One thing any Australian who comes to London is surprised by is that check-out chicks (or blokes) never pack your bags for you in supermarkets. Even if you’ve got two trolleys full of supplies to re-stock your bomb shelter, you’re on your own when it comes to stuffing it all into bags on the ‘other side’. Before the ‘self-checkout’ machines were installed, a regular trip to the supermarket ran a little something like this:
***
I place all of my things onto the conveyor belt, making sure to keep the jar of basil and tomato passata at the front and the melba toast at the back. Once I’m satisfied that I’ve placed the bananas in an optimal position within the line-up, I tap my fingernails on the silver edges of the conveyor belt, and watch the prophetic scene of the person in front of me unfold. This unfortunate soul, who for all I know might have a PhD in Aeronautical Engineering, is trying frantically to keep up with the merciless check-out chick, who is wearing a badge that says, ‘WINNER: fastest scan-rate in the UK. They call me Lightning Fingers.’ His groceries topple and jostle down the slide to where his reusable bags are waiting, and the concentration on his face is intense as he shoves in celery stalks, frozen pizzas, garlic bread batons and packets of chocolate-coated almonds.
I can’t help but make judgments about his ordering system (or lack thereof) as he goes along. ‘I would never have placed the lettuce there,’ I think. ‘Who puts lettuce in front of ten cans of chick-peas?’
Lightning Fingers has finished long before he’s had a chance to make a dent in the hodge-podge of items that have accumulated around him, and she leans back in her chair and raises an eyebrow at me to show that she’s sympathetic to my plight: being stuck behind this tortoise who doesn’t even know that bread is always the last thing you should put on the conveyor. I notice her raised brow but keep my eyes forward: it would be foolish to feign kinship now when we both know that in a couple of minutes we’re going to be on opposite sides of the grocery battle.
The man finally finishes, and fumbles around in his backpack looking for his card. Lightning Fingers sighs loudly, and I can almost see him scribbling a mental note to keep his card in a more convenient location next time.
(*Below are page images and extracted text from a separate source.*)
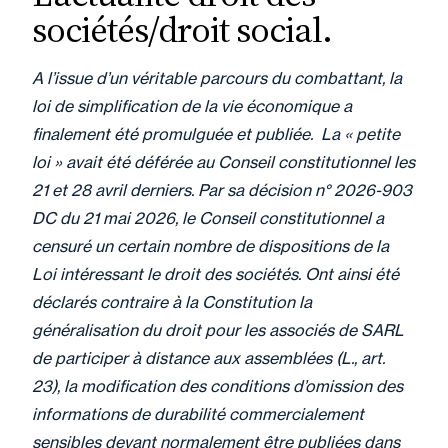
sociétés/droit social.
A l’issue d’un véritable parcours du combattant, la
loi de simplification de la vie économique a
finalement été promulguée et publiée. La « petite
loi » avait été déférée au Conseil constitutionnel les
21 et 28 avril derniers. Par sa décision n° 2026-903
DC du 21 mai 2026, le Conseil constitutionnel a
censuré un certain nombre de dispositions de la
Loi intéressant le droit des sociétés. Ont ainsi été
déclarés contraire à la Constitution la
généralisation du droit pour les associés de SARL
de participer à distance aux assemblées (L., art.
23), la modification des conditions d’omission des
informations de durabilité commercialement
sensibles devant normalement être publiées dans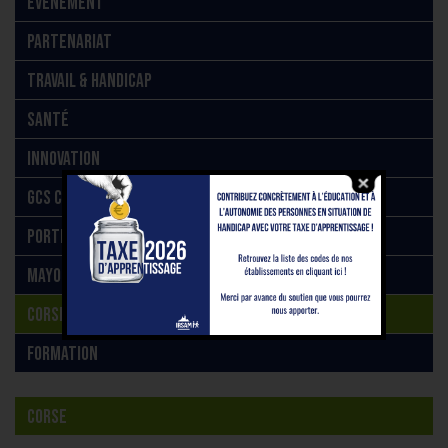
EVÉNEMENT
PARTENARIAT
TRAVAIL & HANDICAP
SANTÉ
INNOVATION
GCS CRCSI
PORTRAIT
MAYOTTE
CORSE
FORMATION
CORSE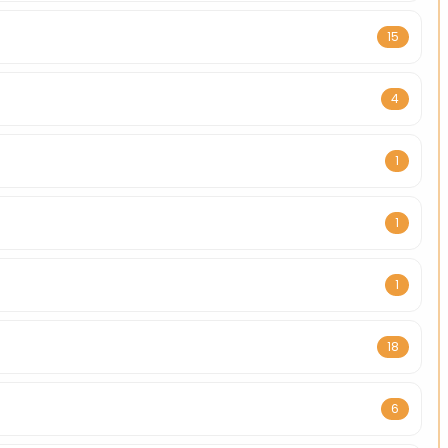
15
4
1
1
1
18
6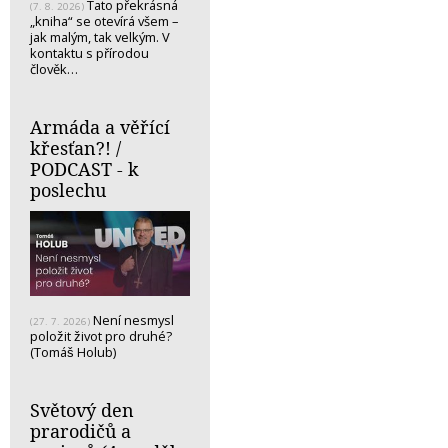
Tato překrásná
(7. 8. 2026)
„kniha“ se otevírá všem –
jak malým, tak velkým. V
kontaktu s přírodou
člověk…
Armáda a věřící
křesťan?! /
PODCAST - k
poslechu
Není nesmysl
(27. 7. 2026)
položit život pro druhé?
(Tomáš Holub)
Světový den
prarodičů a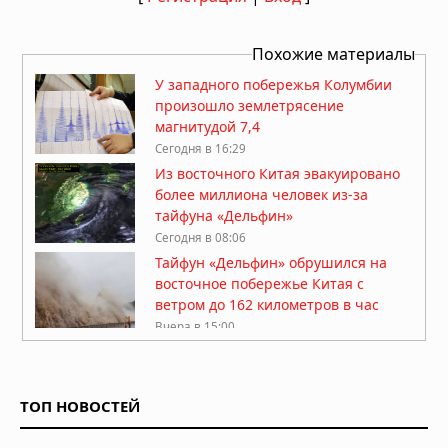
Похожие материалы
У западного побережья Колумбии
произошло землетрясение
магнитудой 7,4
Сегодня в 16:29
Из восточного Китая эвакуировано
более миллиона человек из-за
тайфуна «Дельфин»
Сегодня в 08:06
Тайфун «Дельфин» обрушился на
восточное побережье Китая с
ветром до 162 километров в час
Вчера в 15:00
В Японии после землетрясения
магнитудой 7,1 образовался разлом
длиной 33 километра
ТОП НОВОСТЕЙ
Вчера в 10:08
В Британской Колумбии объявлен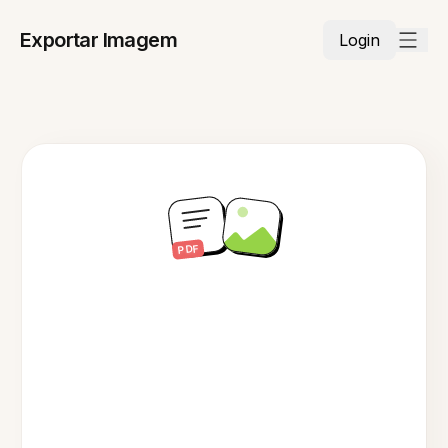
Exportar Imagem
Login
In fact, I can see that he’s learned a lot of things for next time. He inserts his card into the machine, with a defeated yet determined look. ‘Next time, Lightning Fingers. I’ll get you next time…’
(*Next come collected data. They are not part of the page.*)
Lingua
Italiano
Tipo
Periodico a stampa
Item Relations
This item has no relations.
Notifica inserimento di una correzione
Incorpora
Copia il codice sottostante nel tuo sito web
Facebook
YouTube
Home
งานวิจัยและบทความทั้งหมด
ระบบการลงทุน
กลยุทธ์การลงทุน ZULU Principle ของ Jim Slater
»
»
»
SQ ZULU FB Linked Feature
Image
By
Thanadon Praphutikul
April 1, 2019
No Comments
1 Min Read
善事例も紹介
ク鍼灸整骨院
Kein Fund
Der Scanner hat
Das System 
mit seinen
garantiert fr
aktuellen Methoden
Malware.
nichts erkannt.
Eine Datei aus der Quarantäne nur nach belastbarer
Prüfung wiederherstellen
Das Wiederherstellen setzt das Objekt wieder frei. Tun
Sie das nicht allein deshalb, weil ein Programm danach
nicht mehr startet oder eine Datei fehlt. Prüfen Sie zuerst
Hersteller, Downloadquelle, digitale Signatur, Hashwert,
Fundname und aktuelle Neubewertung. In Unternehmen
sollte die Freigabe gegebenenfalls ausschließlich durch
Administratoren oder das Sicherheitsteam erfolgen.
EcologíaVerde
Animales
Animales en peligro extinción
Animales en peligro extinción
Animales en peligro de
He makes apologetic eye-contact with me as he loads the bags up onto his arms, but all I can do is bite my lip and grimace. It’s my turn.
***
When I went home, I had become so accustomed to treating each supermarket trip like a military operation, that I was stunned when the Woolies check-out bloke smiled at me and said, ‘Hey, how’s it going?’ and then proceeded to quickly and efficiently pack all of my things into bags (even putting crushables over to one side so that they might be placed on top at the end). He wasn’t working against me! He wasn’t even working with me. He was working FOR me.
How marvellous.
2 comments:
haha. Great anecdote. As a fellow expat recently returned to Oz, I too, have experienced the striking differences in supermarket set ups.
I would like to add a note that, everwhere in Europe they seem to have these big (presumeably comfy) chairs to sit on behind the checkout counter whilst they work.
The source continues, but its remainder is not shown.